2016-06-30
Find Out:
  • Why Does 'Genesis' Claim Angels Married?
  • Are Some People Earthly Angels?


    Reading Genesis 6:2-4, I always thought angels not only loved human women, but they also married and had children with them. God’s disapproval of this became one of the major reasons he decided to flood the earth. Would you clarify this issue?
    --cmf692


    If angels are genderless, then why or how could they have mated with the daughters of men and created the Nephilim?
    --Gregory C.


    Genesis 6
    v. 2: The sons of God saw that the daughters of men were beautiful, and they married any of them they chose.
    v. 3: Then the Lord said, "My spirit will not contend with man forever, for he is mortal; his days will be a hundred and twenty years."
    v. 4: The Nephilim were on the earth in those days—and also afterward—when the sons of God went to the daughters of men and had children by them. They were the heroes of old, men of renown.

    You aren’t the only ones who have wondered about these verses. Through thousands of years, Jewish rabbis and church fathers alike have debated the meaning of this text. The problem is that what is said here about angels seems to contradict what we learn about angels and heavenly hosts in later verses of the Bible (over 200 of them!). Three main explanations have been given to clarify this text.

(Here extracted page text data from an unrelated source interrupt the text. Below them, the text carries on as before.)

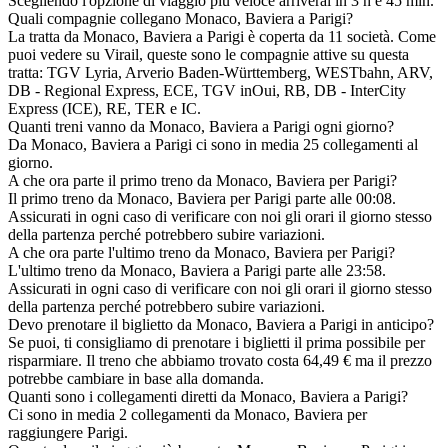
Scegliendo l'opzione di viaggio più veloce arriverai in 3 h e 45 min.
Quali compagnie collegano Monaco, Baviera a Parigi?
La tratta da Monaco, Baviera a Parigi è coperta da 11 società. Come
puoi vedere su Virail, queste sono le compagnie attive su questa
tratta: TGV Lyria, Arverio Baden-Württemberg, WESTbahn, ARV,
DB - Regional Express, ECE, TGV inOui, RB, DB - InterCity
Express (ICE), RE, TER e IC.
Quanti treni vanno da Monaco, Baviera a Parigi ogni giorno?
Da Monaco, Baviera a Parigi ci sono in media 25 collegamenti al
giorno.
A che ora parte il primo treno da Monaco, Baviera per Parigi?
Il primo treno da Monaco, Baviera per Parigi parte alle 00:08.
Assicurati in ogni caso di verificare con noi gli orari il giorno stesso
della partenza perché potrebbero subire variazioni.
A che ora parte l'ultimo treno da Monaco, Baviera per Parigi?
L'ultimo treno da Monaco, Baviera a Parigi parte alle 23:58.
Assicurati in ogni caso di verificare con noi gli orari il giorno stesso
della partenza perché potrebbero subire variazioni.
Devo prenotare il biglietto da Monaco, Baviera a Parigi in anticipo?
Se puoi, ti consigliamo di prenotare i biglietti il prima possibile per
risparmiare. Il treno che abbiamo trovato costa 64,49 € ma il prezzo
potrebbe cambiare in base alla domanda.
Quanti sono i collegamenti diretti da Monaco, Baviera a Parigi?
Ci sono in media 2 collegamenti da Monaco, Baviera per
raggiungere Parigi.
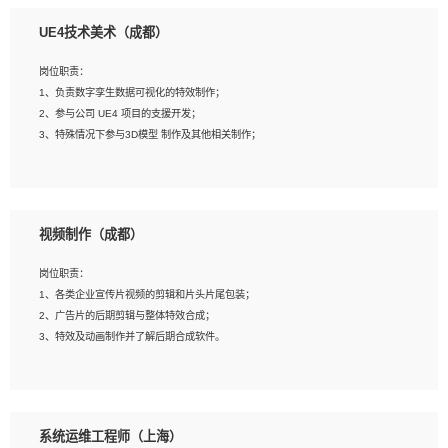
1、全日制本科相关专业，具有相关开发经验?年以上；
UE4技术美术（成都）
2、熟练掌握 Unity3D 程序开发，精通 C# 语言开发；
3、具有大量插件的使用调试经历，开发测试过 UWP 端程序者优先；
岗位职责：
4、有良好的沟通能力和团队合作意识；
1、负责数字孪生数据可视化的特效制作；
5、开发过 HoloLens 程序者优先。
2、参与公司 UE4 项目的支援开发；
3、特殊情况下参与3D模型 制作及其他相关制作；
岗位要求：
1、全日制本科以上学历，美术、动画相关专业毕业，具有相关效果制作经验2年以
视频制作（成都）
上；
2、熟练掌握 Particle 或 Niagara 制作特效模块；
岗位职责：
3、想象力丰富, 有一定的艺术审美深度；
1、各类企业宣传片视频的剪辑和片头片尾包装；
4、有良好的场景特效搭建功底；
2、广告片的后期剪辑与整体特效合成；
5、熟悉 3Ds Max 或者 Maya；
3、特效及动画制作并了解后期合成软件。
6、有良好的沟通能力和团队合作意识；
7、参与过建筑结构表现相关项目者优先
岗位要求：
1、热爱影视，责任心强，有强烈的兴趣和后期制作的主观能动性；
系统运维工程师（上海）
2、熟练使用After Effect、Photo Shop、熟练掌握视频剪辑和特效包装软件；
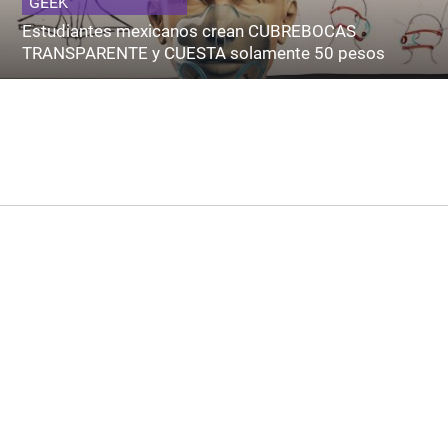
GEEK
Estudiantes mexicanos crean CUBREBOCAS
TRANSPARENTE y CUESTA solamente 50 pesos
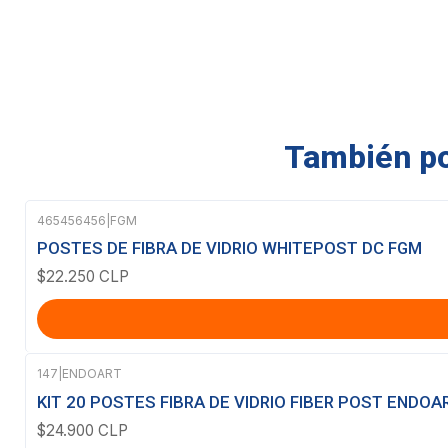
También pod
465456456
|
FGM
POSTES DE FIBRA DE VIDRIO WHITEPOST DC FGM
$22.250 CLP
147
|
ENDOART
KIT 20 POSTES FIBRA DE VIDRIO FIBER POST ENDOA
$24.900 CLP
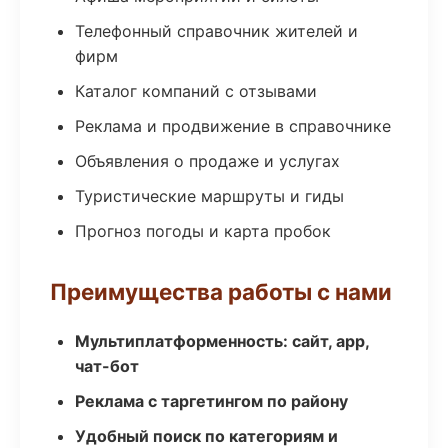
Телефонный справочник жителей и
фирм
Каталог компаний с отзывами
Реклама и продвижение в справочнике
Объявления о продаже и услугах
Туристические маршруты и гиды
Прогноз погоды и карта пробок
Преимущества работы с нами
Мультиплатформенность: сайт, app,
чат-бот
Реклама с таргетингом по району
Удобный поиск по категориям и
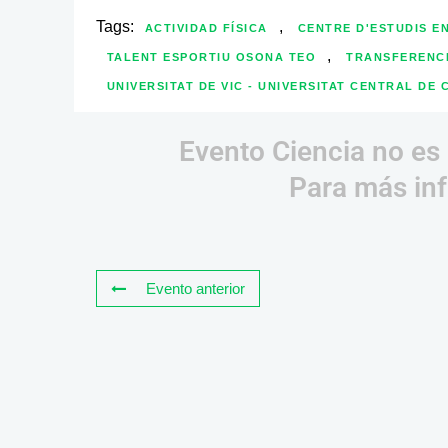
Tags:
,
ACTIVIDAD FÍSICA
CENTRE D'ESTUDIS EN
,
TALENT ESPORTIU OSONA TEO
TRANSFERENC
UNIVERSITAT DE VIC - UNIVERSITAT CENTRAL DE
Evento Ciencia no es 
Para más inf
Evento anterior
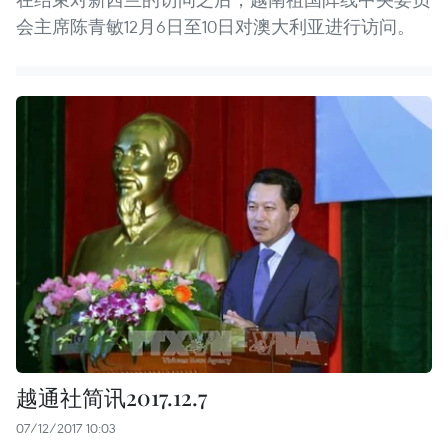
会主席陈青敏12月6日至10日对澳大利亚进行访问。
越通社简讯2017.12.7
07/12/2017 10:03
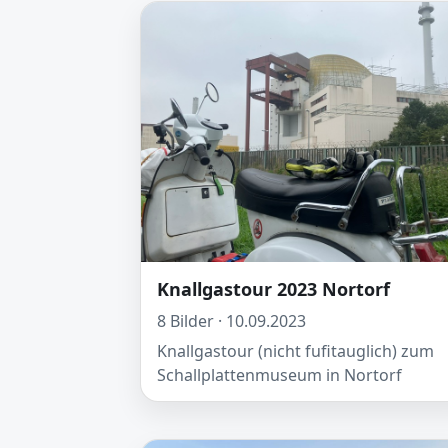
Knallgastour 2023 Nortorf
8 Bilder · 10.09.2023
Knallgastour (nicht fufitauglich) zum
Schallplattenmuseum in Nortorf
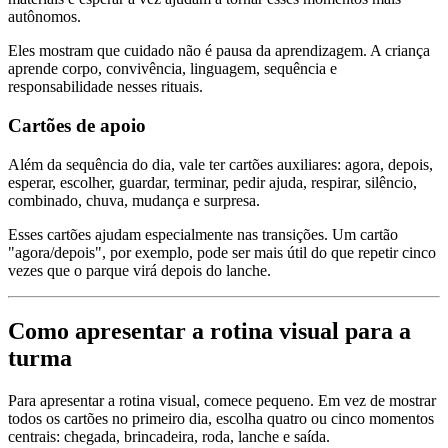
autônomos.
Eles mostram que cuidado não é pausa da aprendizagem. A criança
aprende corpo, convivência, linguagem, sequência e
responsabilidade nesses rituais.
Cartões de apoio
Além da sequência do dia, vale ter cartões auxiliares: agora, depois,
esperar, escolher, guardar, terminar, pedir ajuda, respirar, silêncio,
combinado, chuva, mudança e surpresa.
Esses cartões ajudam especialmente nas transições. Um cartão
"agora/depois", por exemplo, pode ser mais útil do que repetir cinco
vezes que o parque virá depois do lanche.
Como apresentar a rotina visual para a
turma
Para apresentar a rotina visual, comece pequeno. Em vez de mostrar
todos os cartões no primeiro dia, escolha quatro ou cinco momentos
centrais: chegada, brincadeira, roda, lanche e saída.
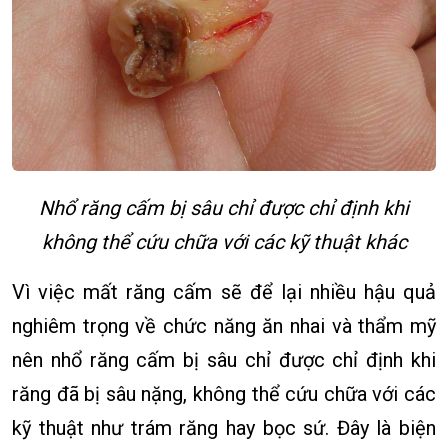
Nhổ răng cấm bị sâu chỉ được chỉ định khi
không thể cứu chữa với các kỹ thuật khác
Vì việc mất răng cấm sẽ để lại nhiều hậu quả
nghiêm trọng về chức năng ăn nhai và thẩm mỹ
nên nhổ răng cấm bị sâu chỉ được chỉ định khi
răng đã bị sâu nặng, không thể cứu chữa với các
kỹ thuật như trám răng hay bọc sứ. Đây là biện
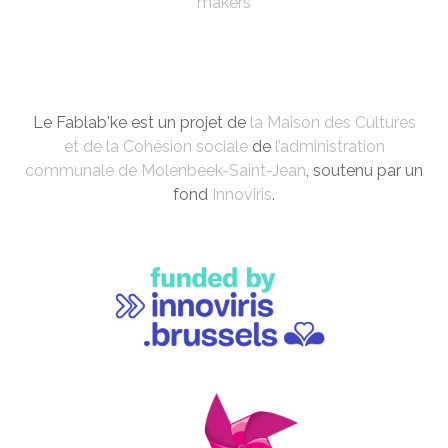
makers
Le Fablab'ke est un projet de
la Maison des Cultures
et de la Cohésion sociale
de
l’administration
communale de Molenbeek-Saint-Jean
, soutenu par un
fond
Innoviris
.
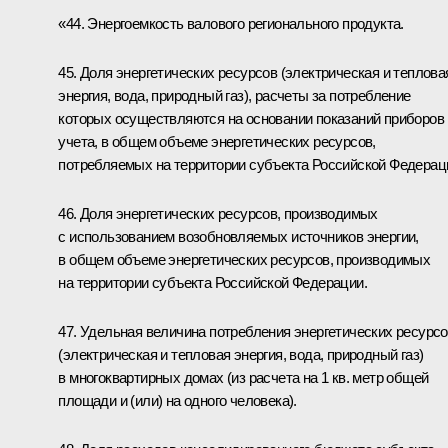
«44. Энергоемкость валового регионального продукта.
45. Доля энергетических ресурсов (электрическая и теплова
энергия, вода, природный газ), расчеты за потребление
которых осуществляются на основании показаний приборов
учета, в общем объеме энергетических ресурсов,
потребляемых на территории субъекта Российской Федерац
46. Доля энергетических ресурсов, производимых
с использованием возобновляемых источников энергии,
в общем объеме энергетических ресурсов, производимых
на территории субъекта Российской Федерации.
47. Удельная величина потребления энергетических ресурс
(электрическая и тепловая энергия, вода, природный газ)
в многоквартирных домах (из расчета на 1 кв. метр общей
площади и (или) на одного человека).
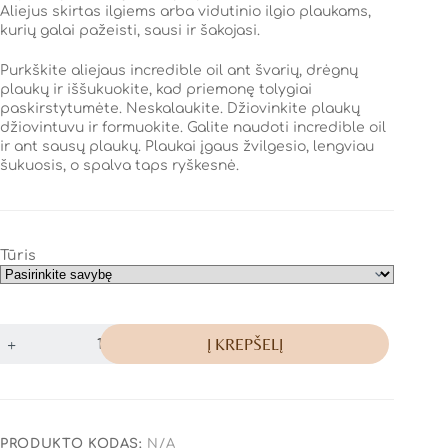
Aliejus skirtas ilgiems arba vidutinio ilgio plaukams,
kurių galai pažeisti, sausi ir šakojasi.
Purkškite aliejaus incredible oil ant švarių, drėgnų
plaukų ir iššukuokite, kad priemonę tolygiai
paskirstytumėte. Neskalaukite. Džiovinkite plaukų
džiovintuvu ir formuokite. Galite naudoti incredible oil
ir ant sausų plaukų. Plaukai įgaus žvilgesio, lengviau
šukuosis, o spalva taps ryškesnė.
Tūris
Į KREPŠELĮ
PRODUKTO KODAS:
N/A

    1. These verses may not have been a part of the original book of Genesis. In the dim, distant past some well-meaning scribe may have added this ancient legend (similar to the Greek legends of the gods having children by human women) to help readers understand what prompted God to send the great flood.


    2. In the Bible, the term sons of God sometimes refer to the angels. Some newer versions of the Bible translate the Hebrew (b’nai ha-Elohim) sons of God as angels, as found in Job 1:6; 2:1; and 38:7. If sons of God refers to angels in Genesis 6, it would mean that angels did live on earth, marry humans, and father children before Noah’s flood. Even though Jesus taught that angels in heaven did not marry (Mattahew 22:30), it could still be possible that when angels assumed a human body, they took on the ability to procreate. If this were the case, Genesis 6 would be the only place in the Bible where angels lived fully as humans on earth.

    However, even though they are called sons of God, it is clear that these are evil angels, for what they did was wrong. Their offspring, described as Nephilim, a word that means one who causes another to fall, are given as examples of how great man’s wickedness on earth had become (Genesis 6:5). God’s judgment for their evil was that the Nephilim, along with the rest of mankind on earth except Noah’s family, perished in the flood.

    Many believe the fate of the evil angels in Genesis 6 is found in an intriguing passage in Jude 1:6, "And the angels who did not keep their positions of authority but abandoned their own home—these he has kept in darkness, bound with everlasting chains for judgment on the great day."

    Still, other places in the Bible indicate that angels are unseen spirits who temporarily take on human form as a necessary means to carry out God’s assignments on earth. When their tasks are completed, the angels return to being unseen spirits.

    3. Another view that has been held by many church fathers and theologians states that the phrase sons of God does not always refer to angels. It is also a term used to indicate powerful human rulers or the godly descendants of Seth (Genesis 5) who intermarried with the wicked descendants of Cain. This indicates that powerful human rulers had become hopelessly wicked, and that even the godly people had compromised themselves so much that they had to be punished.

    Are some people earthly angels?
    --Redanraider24


    In the Bible, angels are spirit beings who constantly do the will of God. As spirits they are unseen by human eyes, but when God sends them on a mission to help people on earth, angels may temporarily assume a human form. When they have completed their task, they return to spirit form.

    Apparently, heavenly angels may be with us in human form; otherwise, we would not be admonished in Hebrews 13:2--"Do not forget to entertain strangers, for by so doing some people have entertained angels without knowing it." The idea behind this verse is that angels may appear (usually briefly) in our lives as strangers, like Abraham’s visitors in Genesis 18. However, this does not necessarily mean that the nice neighbor who has lived next door to you for twenty years is really a celestial being in disguise.